Je serre la mâchoire et m'éloigne. J'observe le sol maculé de sang, comme mes bras, mes mains, mes pieds. Ça tâche partout. Ça marque tout si facilement, comme ces gens ont ruiné ma vie en l'espace de quelques heures. Le tapis est noir, mais ça ne m'étonnerait pas que Mars y ait foutu du sang en allant sur le canapé gris qu'il a taché. Putain je le hais. J'ai commencé tout ça, mais je le hais. Kira m'approche et me donne un papier en disant:
-Je ne sais pas si tu vas rester avec lui longtemps et c'est pas mes affaires. Mais ne réessaie jamais de faire ça. Il peut te tuer, sérieusement. Aide-le à nettoyer la plaie. Elle doit être couverte et sèche. Rappelle-lui surtout de prendre ses médicaments, ce gosse déteste ça. Et il doit absolument manger ce qui est dans la liste pour se remettre, surtout la viande.
Moi? Nourrir Mars? Le forcer à prendre des médocs? Mais bien sûr. Malgré tout, je réponds:
-D'accord.
-Tu as de quoi t'occuper de sa blessure?
-Pas vraiment, j'irais ach...
Elle sort un arsenal médical de son sac et le met sur le comptoir de bar. Elle dit:
-Tu devrais être bien un moment. C'est mon moment pour partir. Bye Mars!
Il sort de la chambre et dis:
-Merci Kira.
La politesse? Chez lui? Eh ben. Kira lui répond:
-De rien, ne la tue pas.
Il rétorque:
-Hmmm.
Elle me fait signe en disant:
-Au revoir.
Quand je referme la porte, je regrette sa présence. Je suis tellement stupide, elle aurait aussi pu soigner ma blessure, même si elle va mieux. Mars l'en aurait peut-être empêchée. Je me remets à avoir la nausée à l'idée d'être seule avec lui après ce que j'ai fait. J'ai aussi ce sentiment d'incertitude, avec n'importe lequel de mes mouvements. Quand il retourne dans la chanson, je prends quand même la serpillère et le seau.
Je mets ma colère dans le nettoyage. Je n'ai jamais fait saigner quelqu'un et pourtant j'ai grandi avec des connards.

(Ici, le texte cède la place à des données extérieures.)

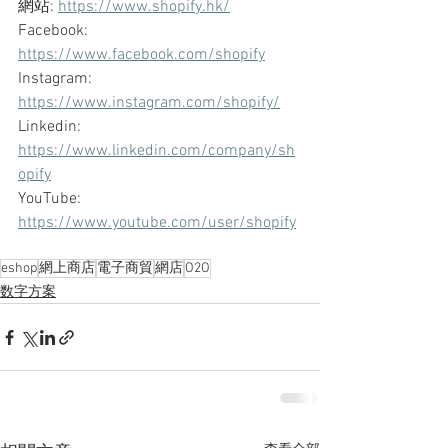
網站: 
https://www.shopify.hk/
Facebook: 
https://www.facebook.com/shopify
Instagram: 
https://www.instagram.com/shopify/
Linkedin: 
https://www.linkedin.com/company/sh
opify
YouTube: 
https://www.youtube.com/user/shopify
eshop
網上商店
電子商貿
網店
O2O
数字方案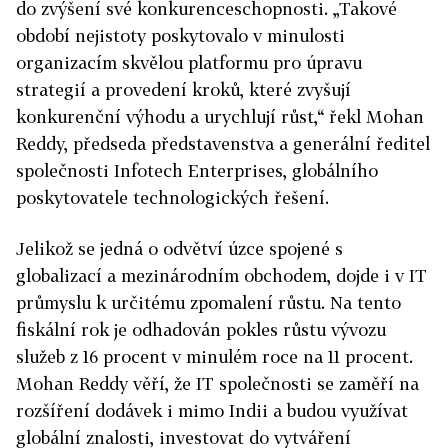
do zvýšení své konkurenceschopnosti. „Takové
období nejistoty poskytovalo v minulosti
organizacím skvělou platformu pro úpravu
strategií a provedení kroků, které zvyšují
konkurenční výhodu a urychlují růst,“ řekl Mohan
Reddy, předseda představenstva a generální ředitel
společnosti Infotech Enterprises, globálního
poskytovatele technologických řešení.
Jelikož se jedná o odvětví úzce spojené s
globalizací a mezinárodním obchodem, dojde i v IT
průmyslu k určitému zpomalení růstu. Na tento
fiskální rok je odhadován pokles růstu vývozu
služeb z 16 procent v minulém roce na 11 procent.
Mohan Reddy věří, že IT společnosti se zaměří na
rozšíření dodávek i mimo Indii a budou využívat
globální znalosti, investovat do vytváření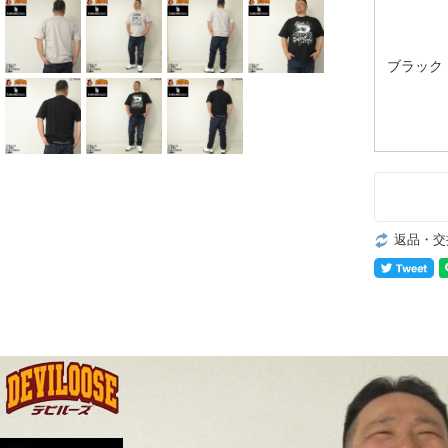
ブラック
返品・交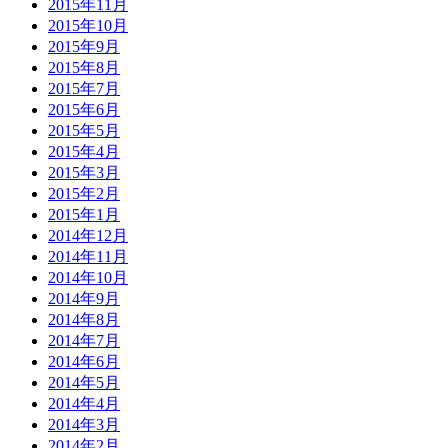
2015年11月
2015年10月
2015年9月
2015年8月
2015年7月
2015年6月
2015年5月
2015年4月
2015年3月
2015年2月
2015年1月
2014年12月
2014年11月
2014年10月
2014年9月
2014年8月
2014年7月
2014年6月
2014年5月
2014年4月
2014年3月
2014年2月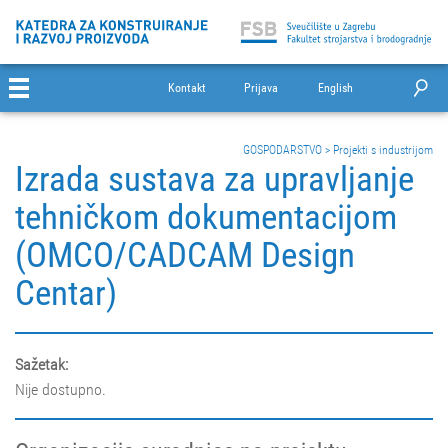
Kontakt
Prijava
English
GOSPODARSTVO
>
Projekti s industrijom
Izrada sustava za upravljanje
tehničkom dokumentacijom
(OMCO/CADCAM Design
Centar)
Sažetak:
Nije dostupno.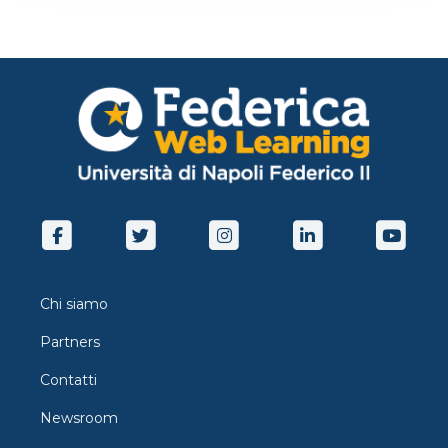
Chi siamo
Partners
Contatti
Newsroom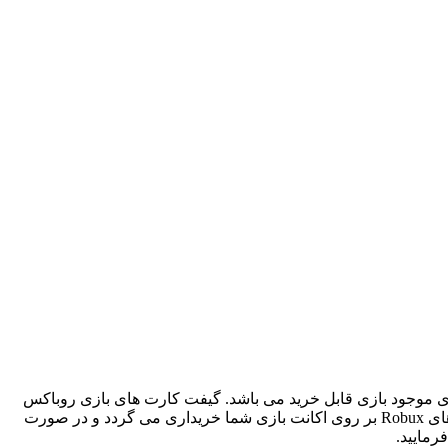
کانت های موجود بازی قابل خرید می باشد. گیفت کارت های بازی روباکس
Roblox هم برای دستگاه های اندرویدی و هم برای دستگاه های ios‌ ( آیفون و آیپد و … ) قابل خریداری می باشد. در اسرع وقت گیفت کارت های Robux بر روی اکانت بازی شما خریداری می گردد و در صورت
رمایید.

Quand j'ai fini le sol, je regarde le canapé et vais quand même m'asseoir du côté qu'il n'a pas taché. Comment je vais nettoyer ça? Des larmes chaudes coulent sur mon visage et je grimace avant de couvrir ma bouche pour étouffer mes sanglots. D'un coup, je sursaute en entendant Mars me dire:
-Quand t'auras fini de chialer, change-toi et n'oublie pas d'ouvrir la porte. J'ai commandé à manger et la douleur commence à empirer avant que les antidouleurs marchent. Donc j'irai pas ouvrir.
Il ricane et ajoute:
-T'es au courant que t'aurais pu me paralyser? Je devrais vraiment te buter.
Il s'en va et je respire lentement pour me calmer.